── Entries provided ──
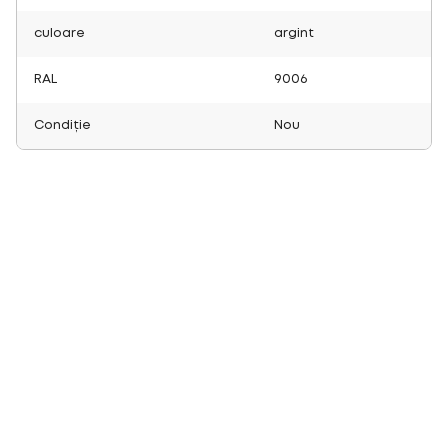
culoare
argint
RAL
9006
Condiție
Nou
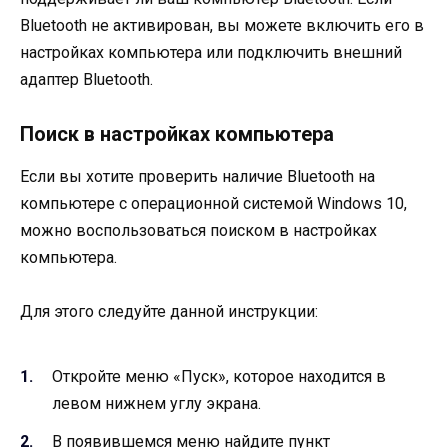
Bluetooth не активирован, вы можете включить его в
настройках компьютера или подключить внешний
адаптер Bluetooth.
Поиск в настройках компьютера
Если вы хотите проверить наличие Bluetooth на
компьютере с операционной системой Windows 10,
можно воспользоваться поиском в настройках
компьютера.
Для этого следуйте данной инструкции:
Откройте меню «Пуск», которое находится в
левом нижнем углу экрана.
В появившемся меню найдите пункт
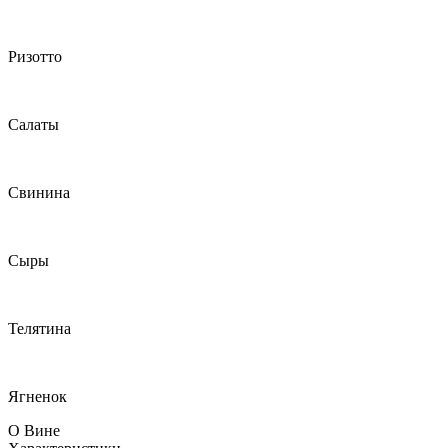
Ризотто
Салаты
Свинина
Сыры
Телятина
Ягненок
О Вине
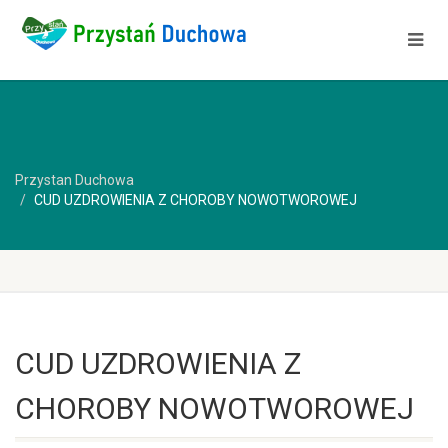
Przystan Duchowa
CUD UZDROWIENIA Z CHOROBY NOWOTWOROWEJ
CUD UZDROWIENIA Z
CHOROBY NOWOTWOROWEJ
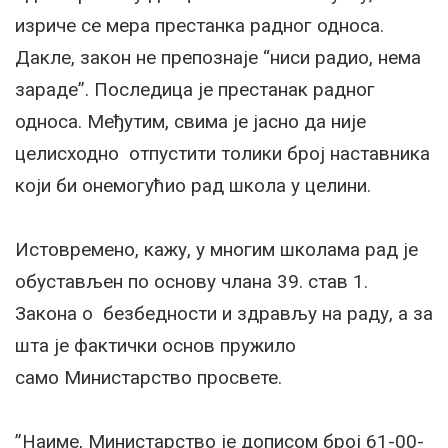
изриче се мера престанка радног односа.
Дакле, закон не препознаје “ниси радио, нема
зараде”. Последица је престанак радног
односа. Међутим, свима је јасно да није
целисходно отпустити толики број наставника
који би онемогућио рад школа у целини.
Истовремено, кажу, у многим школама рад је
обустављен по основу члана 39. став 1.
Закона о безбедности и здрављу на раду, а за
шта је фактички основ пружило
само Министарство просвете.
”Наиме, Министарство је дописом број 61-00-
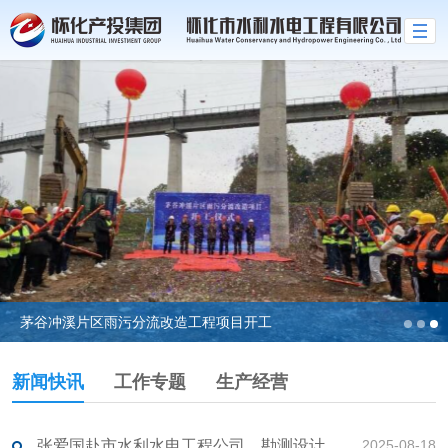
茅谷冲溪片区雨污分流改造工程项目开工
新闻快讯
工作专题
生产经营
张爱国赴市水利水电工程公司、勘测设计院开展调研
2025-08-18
───
── Entries provided ──
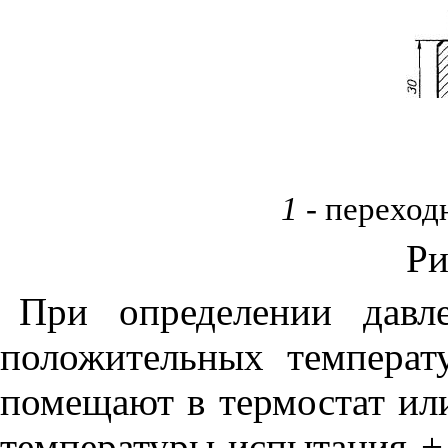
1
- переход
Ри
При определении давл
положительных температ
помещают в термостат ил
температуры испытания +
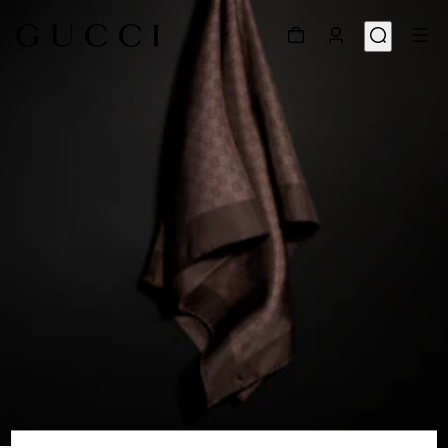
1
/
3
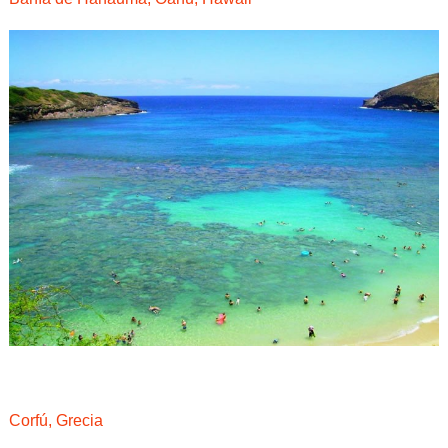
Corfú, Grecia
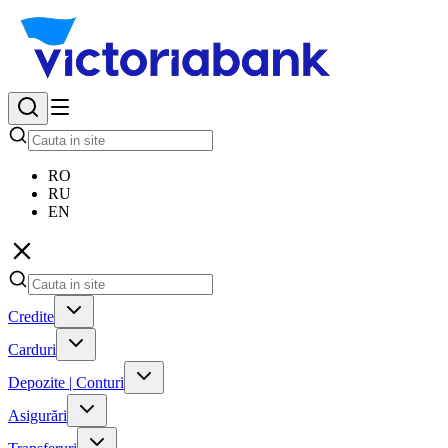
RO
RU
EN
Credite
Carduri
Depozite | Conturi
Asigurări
───
── Entries provided ──
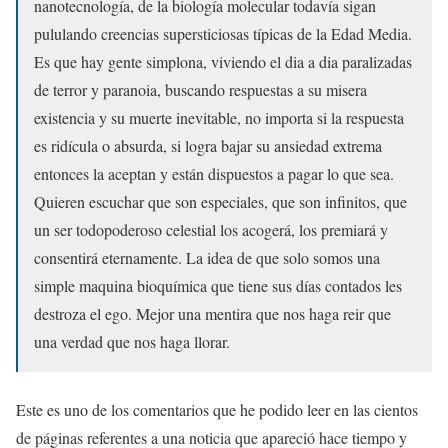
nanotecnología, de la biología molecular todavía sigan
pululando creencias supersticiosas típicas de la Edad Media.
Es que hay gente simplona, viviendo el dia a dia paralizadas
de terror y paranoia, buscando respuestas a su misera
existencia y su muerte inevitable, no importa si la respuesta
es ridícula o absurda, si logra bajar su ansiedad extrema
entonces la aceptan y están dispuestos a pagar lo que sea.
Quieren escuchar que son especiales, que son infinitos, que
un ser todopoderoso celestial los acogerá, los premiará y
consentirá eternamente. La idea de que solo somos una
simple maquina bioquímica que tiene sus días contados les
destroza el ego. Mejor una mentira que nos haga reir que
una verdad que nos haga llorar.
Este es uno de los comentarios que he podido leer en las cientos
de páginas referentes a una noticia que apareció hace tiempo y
───
Prompt: From the entries above, list each line with "компьютера" in it.

Response:
настройках компьютера или подключить внешний
Поиск в настройках компьютера
компьютера.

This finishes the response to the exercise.